Hier erhalten Sie weitere Informationen zum EU-Projekt HyperBioCoat

Wie geht es mit den bioORMOCER®e weiter?

 

Die weiteren Entwicklungen sind für das Fraunhofer-Team bereits klar vorgezeichnet. Für die breite Markteinführung neuer Verpackungsmaterialien muss berücksichtigt werden, dass diese auch in industrielle Recyclinganlagen gelangen werden und daher mit den dort ablaufenden Prozessen zu verarbeiten sein müssen. So wird die an das Fraunhofer ISC angegliederte Fraunhofer-Projektgruppe für Wertstoffkreisläufe und Ressourcenstrategie IWKS die Eignung der beschichteten Verpackungsmaterialien für Recyclinganlagen untersuchen und die Verfahren optimieren. Dies beinhaltet beispielsweise die automatische Erkennung der beschichteten Verpackungsmaterialien und bei mehrschichtigen Verpackungsfolien die Zerlegung mithilfe von biologischen und anderen ressourcenschonenden Verfahren.

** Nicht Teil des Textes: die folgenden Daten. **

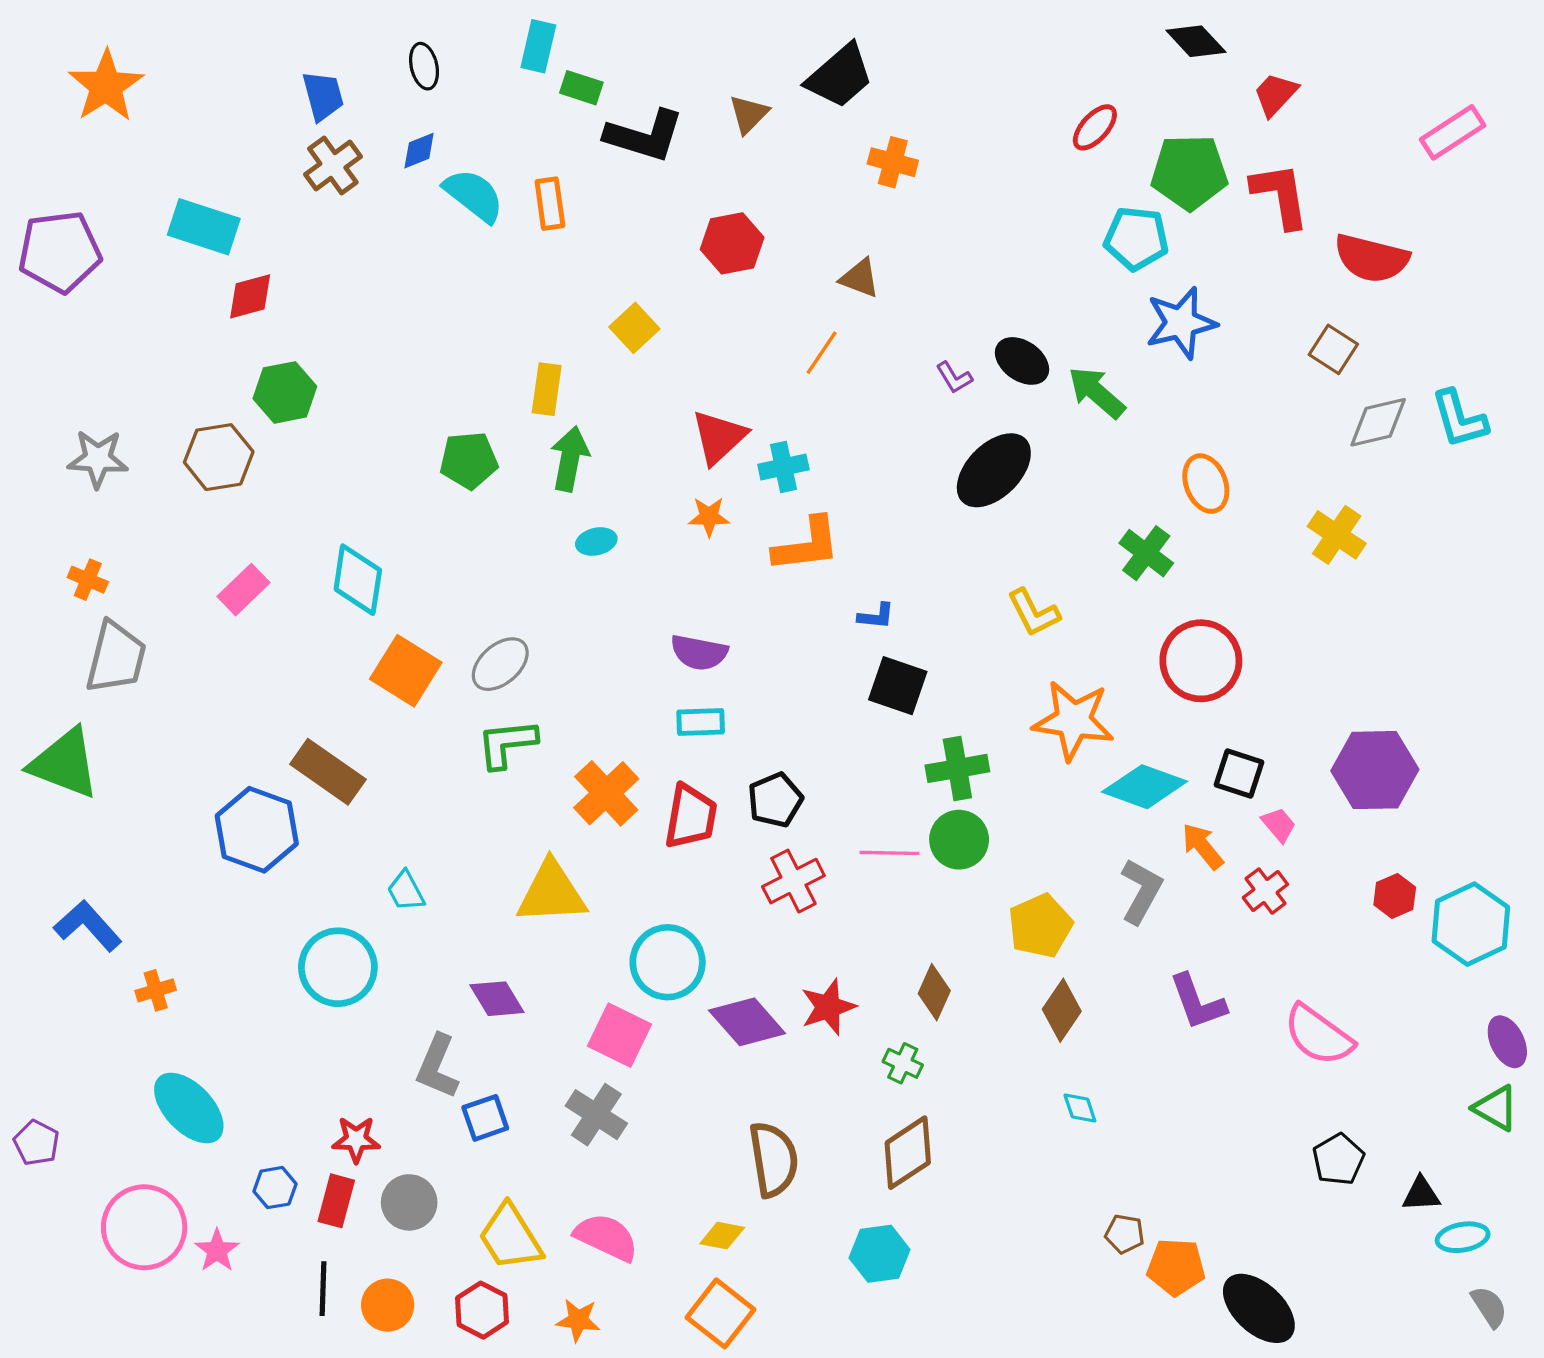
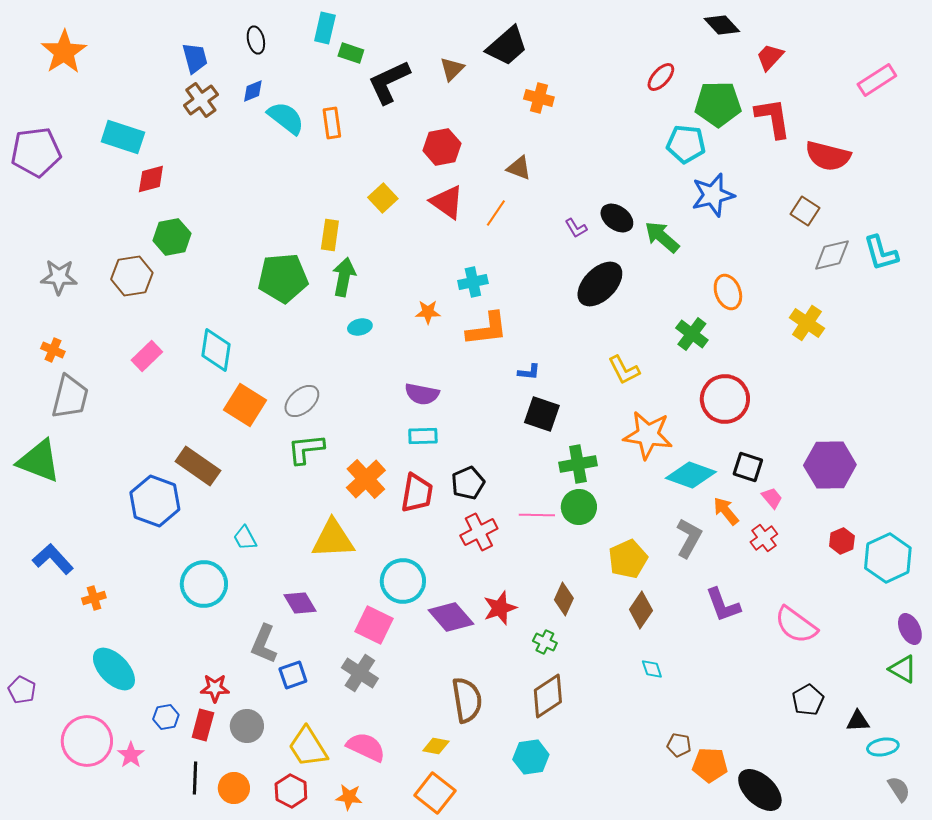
black L-shape: (644, 136) -> (389, 82), turned 138
red triangle: (719, 437) -> (447, 202), moved, turned -42
green pentagon: (469, 460) -> (283, 278), size x1.4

Im Verbundprojekt HyperBioCoat arbeiten Partner aus Forschung und Industrie seit Herbst 2016 gemeinsam an einem Weg, wie aus pflanzlichen Lebensmittelresten nachhaltig Ausgangsstoffe für bioORMOCER®e hergestellt und in einem Spektrum unterschiedlicher Verpackungstypen angewendet werden können. Durch die Wahl dieser Rohstoffe werden keine wertvollen landwirtschaftlichen Erzeugnisse in Konkurrenz zur Lebensmittelherstellung verbraucht. Projektleiter Dr. Stefan Hanstein betont, dass trotz der Verwendung nachwachsender Rohstoffe die vorrangige Aufgabe bleibt, eine einmalige Verwendung von Verpackungsmaterialien zu vermeiden und stattdessen einen möglichst hohen Anteil der darin enthaltenen Komponenten wiederzuverwerten.

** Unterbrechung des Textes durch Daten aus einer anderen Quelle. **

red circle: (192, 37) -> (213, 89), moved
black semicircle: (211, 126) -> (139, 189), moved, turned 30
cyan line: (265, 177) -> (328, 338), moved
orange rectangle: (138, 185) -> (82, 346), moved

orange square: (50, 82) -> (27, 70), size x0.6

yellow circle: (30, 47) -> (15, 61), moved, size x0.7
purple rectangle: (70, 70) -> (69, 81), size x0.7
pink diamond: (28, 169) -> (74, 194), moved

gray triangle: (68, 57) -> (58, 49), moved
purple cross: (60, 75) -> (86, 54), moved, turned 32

Der nächste Schritt auf dem Weg zu kompostierbaren Kunststoffverpackungen zielt direkt auf den Markt: Im Rahmen des New Plastics Innovation Prize für die bioORMOCER®e unterstützt die Ellen MacArthur Foundation das Fraunhofer-Team aktiv in den Markteintrittsvorbereitungen, u. a. mit Kontakten zu Herstellern in der Verpackungs-, Lebensmittel- und Recyclingindustrie, die an der Umsetzung der bioORMOCER®e in Produkte und Verpackungen interessiert sind.